Preconditioned proximal point methods and notions of partial subregularity

TL;DR

This paper introduces new notions of partial strong submonotonicity and subregularity to analyze convergence of preconditioned proximal point methods, demonstrating linear convergence without requiring strong convexity.

Contribution

It develops novel concepts of partial submonotonicity and subregularity, showing their relationships and advantages for convergence analysis in optimization algorithms.

Findings

Partial strong submonotonicity simplifies convergence proofs.

Linear convergence achieved without strong convexity assumptions.
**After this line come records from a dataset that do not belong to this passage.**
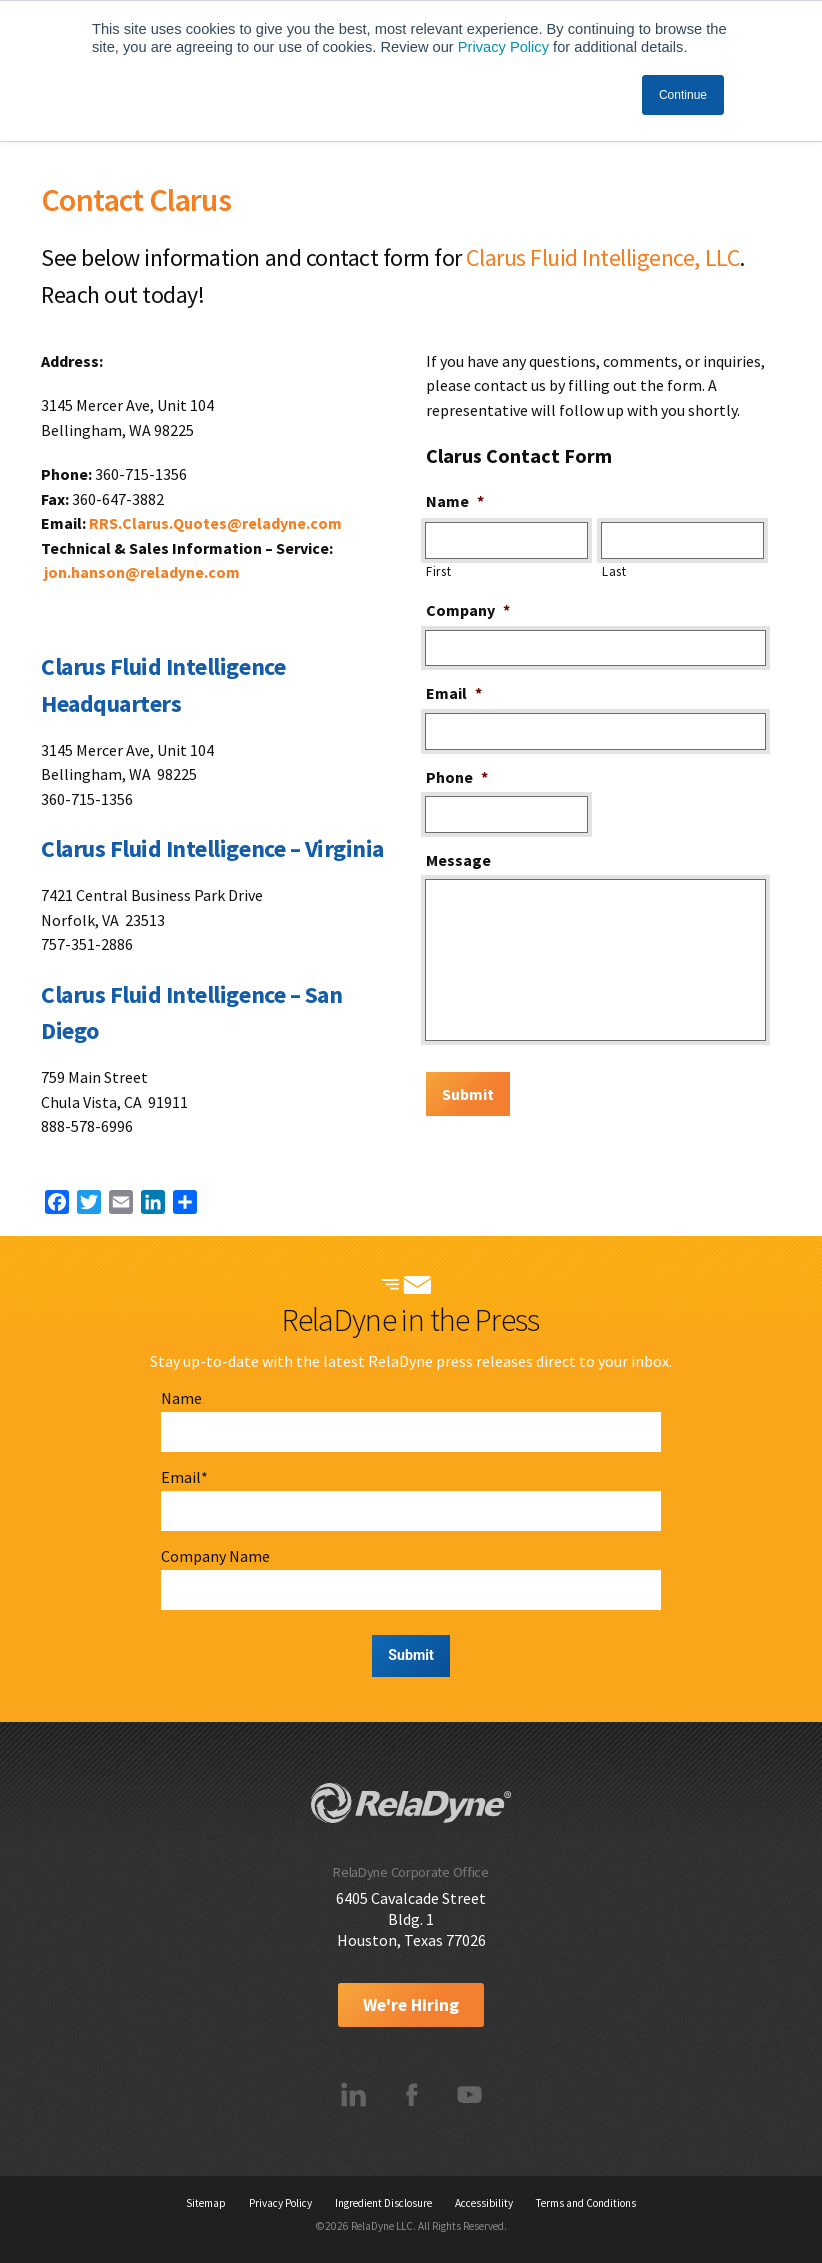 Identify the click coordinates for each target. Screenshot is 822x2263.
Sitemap (206, 2203)
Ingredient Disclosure (383, 2203)
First (438, 571)
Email (454, 693)
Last (614, 571)
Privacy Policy (503, 47)
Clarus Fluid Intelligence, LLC (602, 257)
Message (458, 860)
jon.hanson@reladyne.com (142, 572)
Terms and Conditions (586, 2203)
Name (455, 501)
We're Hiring (411, 2005)
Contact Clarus (136, 200)
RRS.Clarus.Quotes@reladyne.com (215, 523)
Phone (457, 777)
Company (468, 610)
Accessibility (484, 2203)
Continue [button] (683, 95) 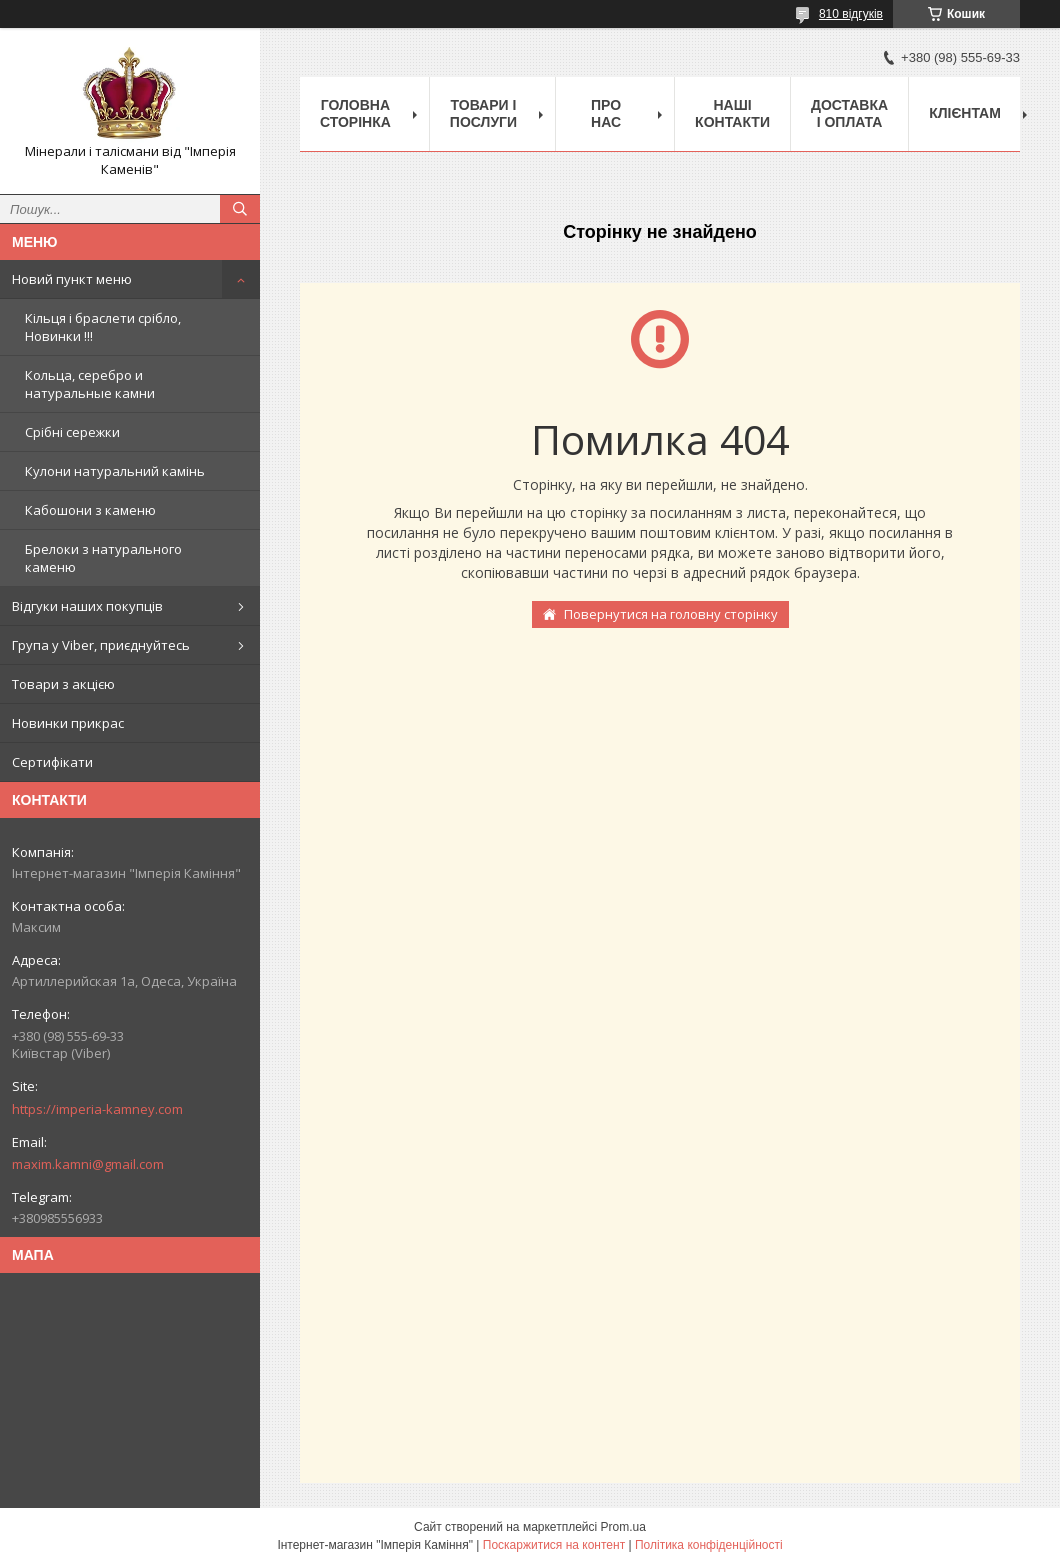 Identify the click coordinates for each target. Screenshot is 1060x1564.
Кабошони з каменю (90, 510)
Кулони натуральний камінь (115, 471)
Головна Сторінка (355, 113)
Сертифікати (52, 762)
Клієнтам (965, 113)
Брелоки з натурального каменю (103, 558)
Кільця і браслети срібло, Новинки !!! (103, 327)
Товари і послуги (483, 113)
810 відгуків (851, 14)
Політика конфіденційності (709, 1545)
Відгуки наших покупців (87, 606)
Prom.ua (623, 1527)
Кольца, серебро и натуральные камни (90, 384)
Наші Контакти (732, 113)
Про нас (606, 113)
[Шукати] (240, 209)
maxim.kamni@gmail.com (88, 1164)
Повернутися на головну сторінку (671, 614)
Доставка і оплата (849, 113)
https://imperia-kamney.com (97, 1109)
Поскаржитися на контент (554, 1545)
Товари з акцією (63, 684)
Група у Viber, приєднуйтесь (101, 645)
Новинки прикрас (68, 723)
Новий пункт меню (72, 279)
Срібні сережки (72, 432)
Application to image processing and data science problems.

Abstract

Based on the needs of convergence proofs of preconditioned proximal point methods, we introduce notions of partial strong submonotonicity and partial (metric) subregularity of set-valued maps. We study relationships between these two concepts, neither of which is generally weaker or stronger than the other one. For our algorithmic purposes, the novel submonotonicity turns out to be easier to employ than more conventional error bounds obtained from subregularity. Using strong submonotonicity, we demonstrate the linear convergence of the Primal-Dual Proximal splitting method to some strictly complementary solutions of example problems from image processing and data science. This is without the conventional assumption that all the objective functions of the involved saddle point problem are strongly convex.